The rains kept me this Sunday at home. It was a chance to watch again local television. Or, in my case, there was this change to stumble upon local TV. The program was defiantly pop and regional with a title that is ready to wage war of cultural identities. How can you not not ignore a program that goes by the title, “MagTV na, Oragon.” For those who have not been hiding under the earth, the word “Oragon” has already won the war against the colonialist discourse that had successfully pushed the term to the margin for hundreds of decades. In other words, “oragon” for bad or good has been mainstreamed. The proof is that a major network has just allowed its use.

This act of bringing into the salon of good taste and civility a word that used to belong to the universe of the obscene does not mean the word easily loses its racy and wicked roots. One does not simply utter the word “oragon”; one spews it. In the absence of some labial capacity to underscore the word, a tilt of the head or a rush in the intake of air before “oragon” is needed. In other words, “oragon” is not an ordinary word. It is a trenchant word and when used to herald an identity, it has a verve and wallop that should make any Bikolano sit up, look and listen.

Apparently, the title “Mag TV na” is not a monopoly of ABS-CBN Bikol; in other regions the first three words compose a template designating this morning show. There is “Mag TV na, Atin ito” for Southern Tagalog and other neighboring areas; there is “Mag TV na, Ato ni” for Northern Mindanao area only.” One region, in fact, settles simply for “Mag TV na.” In all the other “Mag TV na” enterprises, there is a laid-back, friendly, almost neutral and elegantly casual tone to the title. Which is appropriate for a morning show.

But in our region, the network has opted to add the word “Oragon.” There are words and there are words. But there are words that open sesame, that creates the world and brings forth existence. And “oragon” is one of those words.

You better be good if you are claiming the space of Oragon. And so it was that I started to sit up and look and listen to this morning program. And here is what I got: a team of hosts who spoke the Bikol language as if they were uttering the Bikol words for the first time. There was the timidity that not only softened the vowel sounds of the Bikolnon words but also made their voices squeaky. The timidity that was put-on was carried into the pronunciation of the words. I do not know them and therefore I assumed they were Manileños learning the language. The cruel scenario is if they are all Bikolanos. Could I say now with profound sadness that they were Bikolanos trying to sound like Manileños speaking Bikolnon? Aha!

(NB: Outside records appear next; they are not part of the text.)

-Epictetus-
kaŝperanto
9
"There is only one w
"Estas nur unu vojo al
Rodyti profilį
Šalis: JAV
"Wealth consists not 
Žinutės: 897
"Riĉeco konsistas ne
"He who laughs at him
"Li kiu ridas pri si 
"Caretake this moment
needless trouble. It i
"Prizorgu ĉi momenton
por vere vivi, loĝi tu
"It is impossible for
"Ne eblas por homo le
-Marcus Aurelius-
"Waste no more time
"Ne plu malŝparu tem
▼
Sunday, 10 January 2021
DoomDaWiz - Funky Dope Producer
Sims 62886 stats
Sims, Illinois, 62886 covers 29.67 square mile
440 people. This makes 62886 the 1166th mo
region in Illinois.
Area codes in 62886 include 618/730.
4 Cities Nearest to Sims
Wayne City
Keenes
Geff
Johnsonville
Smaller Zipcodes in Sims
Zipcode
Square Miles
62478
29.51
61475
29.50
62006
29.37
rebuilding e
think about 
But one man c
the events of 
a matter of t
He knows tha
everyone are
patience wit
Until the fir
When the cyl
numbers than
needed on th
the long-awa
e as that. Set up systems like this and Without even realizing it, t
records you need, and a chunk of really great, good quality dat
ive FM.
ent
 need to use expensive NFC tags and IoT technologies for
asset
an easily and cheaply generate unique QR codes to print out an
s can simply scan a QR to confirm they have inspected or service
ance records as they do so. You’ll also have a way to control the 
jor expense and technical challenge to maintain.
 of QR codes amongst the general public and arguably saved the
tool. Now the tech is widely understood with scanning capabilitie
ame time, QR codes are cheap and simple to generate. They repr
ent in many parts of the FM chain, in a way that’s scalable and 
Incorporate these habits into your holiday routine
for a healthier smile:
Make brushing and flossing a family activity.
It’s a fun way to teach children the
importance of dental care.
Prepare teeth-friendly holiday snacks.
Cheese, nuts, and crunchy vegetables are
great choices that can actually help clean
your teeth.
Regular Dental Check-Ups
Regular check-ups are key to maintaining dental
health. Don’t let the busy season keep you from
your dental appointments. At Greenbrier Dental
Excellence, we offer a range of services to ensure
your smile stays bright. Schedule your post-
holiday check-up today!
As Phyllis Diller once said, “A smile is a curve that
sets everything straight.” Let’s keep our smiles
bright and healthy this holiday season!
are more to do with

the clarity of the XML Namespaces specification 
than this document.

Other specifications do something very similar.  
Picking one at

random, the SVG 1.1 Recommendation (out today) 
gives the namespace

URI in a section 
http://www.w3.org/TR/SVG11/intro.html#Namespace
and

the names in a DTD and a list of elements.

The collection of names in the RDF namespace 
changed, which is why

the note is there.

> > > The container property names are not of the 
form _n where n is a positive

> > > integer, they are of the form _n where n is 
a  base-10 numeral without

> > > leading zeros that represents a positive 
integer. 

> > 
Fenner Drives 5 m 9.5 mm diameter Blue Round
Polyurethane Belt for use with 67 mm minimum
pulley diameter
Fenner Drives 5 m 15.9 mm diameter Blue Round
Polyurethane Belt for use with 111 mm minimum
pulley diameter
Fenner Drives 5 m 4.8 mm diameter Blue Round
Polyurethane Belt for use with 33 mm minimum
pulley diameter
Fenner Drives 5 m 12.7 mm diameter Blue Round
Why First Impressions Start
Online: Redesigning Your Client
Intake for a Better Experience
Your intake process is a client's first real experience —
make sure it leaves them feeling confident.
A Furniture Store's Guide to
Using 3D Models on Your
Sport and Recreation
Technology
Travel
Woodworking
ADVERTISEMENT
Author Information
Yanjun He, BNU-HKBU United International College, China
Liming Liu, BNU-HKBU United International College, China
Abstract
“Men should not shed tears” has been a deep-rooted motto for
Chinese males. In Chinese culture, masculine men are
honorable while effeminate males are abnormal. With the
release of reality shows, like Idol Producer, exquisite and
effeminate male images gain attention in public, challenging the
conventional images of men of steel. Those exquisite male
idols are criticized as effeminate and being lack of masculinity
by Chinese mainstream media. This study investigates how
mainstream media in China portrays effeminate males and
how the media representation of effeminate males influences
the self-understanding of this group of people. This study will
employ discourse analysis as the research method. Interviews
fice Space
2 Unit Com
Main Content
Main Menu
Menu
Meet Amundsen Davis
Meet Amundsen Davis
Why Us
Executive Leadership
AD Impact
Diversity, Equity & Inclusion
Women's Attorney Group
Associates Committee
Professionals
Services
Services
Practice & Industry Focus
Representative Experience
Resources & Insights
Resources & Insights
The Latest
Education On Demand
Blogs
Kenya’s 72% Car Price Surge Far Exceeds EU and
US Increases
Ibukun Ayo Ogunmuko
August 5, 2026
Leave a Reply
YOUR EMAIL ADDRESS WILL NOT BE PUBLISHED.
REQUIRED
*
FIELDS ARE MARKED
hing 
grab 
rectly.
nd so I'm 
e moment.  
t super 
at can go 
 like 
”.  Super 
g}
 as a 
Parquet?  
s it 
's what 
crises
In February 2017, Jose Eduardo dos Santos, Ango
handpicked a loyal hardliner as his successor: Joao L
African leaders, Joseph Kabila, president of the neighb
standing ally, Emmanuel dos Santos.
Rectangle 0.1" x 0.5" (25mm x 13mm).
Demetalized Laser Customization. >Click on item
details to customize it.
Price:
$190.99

And yet no personal sadness is profound enough to warrant non-forgiveness. I can forgive them. My Bikol also does not sound close to Naga Bikol but something that straddles the languor of a Sorsogon dialect and the bold rush of a Ticao inflection. So there.

So I sit up, look and listen then. They were doing a kind of travelogue and the site was Camarines Norte. They were investigating, nah, investigation is giving them too much credit… they were picnicking and along the way they thought of looking into gold panning industry in San Jose, Panganiban. It was hunky-dory trip as they looked at the “pagkakabog,” the subsistence mining act in peripheral communities. Their promenade afforded them a view of that industry where a massive amount of soil is taken from the ground and only for that small hill of earthen deposit to yield a tiny sliver of raw gold. Their walk has taken them to an impoverished village and but no talk of poverty came out of that immersion.